The OpenJDK Mission Control Project

The OpenJDK Mission Control project is the observability tools suite for OpenJDK. It contains a JMX Console, a JFR visualizer and analyzer, a heap waste analysis tool, and many other little useful tools and utilities. Since it is all open source, pretty much anyone can contribute to the project.

The project is on GitHub:

The first step to contribute to JDK Mission Control is to simply fork the repository on GitHub. This establishes a copy of the repository where you can freely make changes as you please. Whilst it is technically possible to make the changes in the master branch, it will save time and effort if you later want to contribute the effort to make the changes in a branch:
git checkout -b my-jmc-test

Building JMC

First of all, ensure that you have jdk11 active in your shell, and verify that this is the case using:
java -version

There are multiple ways to build JMC. The easiest way is to simply use the build script (don’t do this just yet):
./ –packageJmc

There is also a way to build JMC using Docker (don’t do this just yet either):
docker-compose -f docker/docker-compose.yml run jmc

These are however not the best ways when you’re developing JMC using an IDE. The third party dependencies for JMC need to be available through a p2 repository, and you want to install a build of the JMC core libraries into your maven cache.

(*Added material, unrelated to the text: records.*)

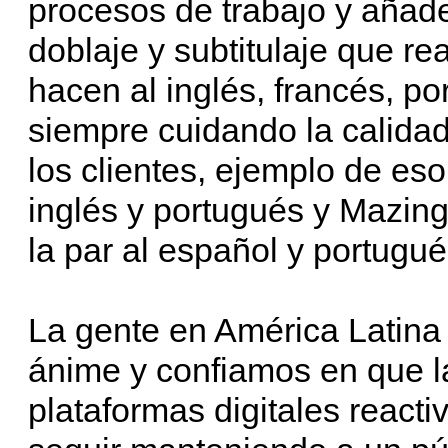
procesos de trabajo y añad
doblaje y subtitulaje que re
hacen al inglés, francés, por
siempre cuidando la calida
los clientes, ejemplo de es
inglés y portugués y Mazin
la par al español y portugué
La gente en América Latina 
ánime y confiamos en que la
plataformas digitales reacti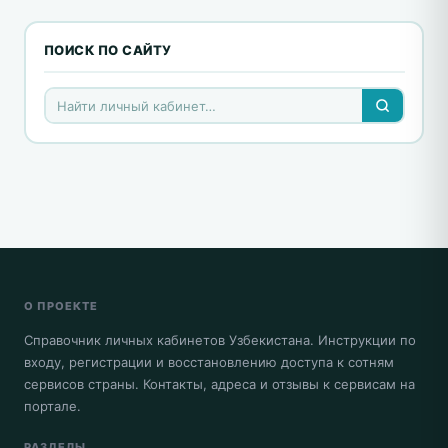
ПОИСК ПО САЙТУ
О ПРОЕКТЕ
Справочник личных кабинетов Узбекистана. Инструкции по
входу, регистрации и восстановлению доступа к сотням
сервисов страны. Контакты, адреса и отзывы к сервисам на
портале.
РАЗДЕЛЫ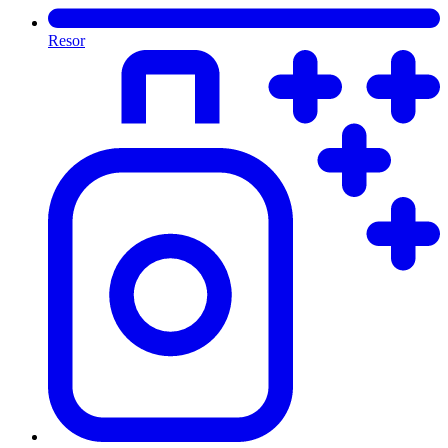
Resor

So, to set things properly up for development, it is better to first install the core libraries:

cd $JMC_ROOT/core
mvn install

Next, build the p2 site and start jetty to expose it on a well known port:

cd $JMC_ROOT/releng/third-party
mvn p2:site
mvn jetty:run

Then leave jetty running for as long as you are developing JMC. You will need it up and running so that it can be found both when building from the command line, as well as when compiling JMC from within the Eclipse development environment.

To build the JMC application, next do the following in a separate shell (since you have jetty with the p2 site for the third-party dependencies up and running in the previous one):

mvn package

After this, you can use the build script to run the built JMC product:
./ –run

For alternative ways of launching JMC, see the platform specific documentation in the

Developing JMC

Many that I’ve talked to, especially when JMC was shipped with the Oracle JDK, believed that JMC is a native application. If you’ve browsed the repo, you’ve already seen that it is a Java application, more specifically an Eclipse RCP application. Since it is an Eclipse RCP application, it’s easiest to develop JMC using Eclipse.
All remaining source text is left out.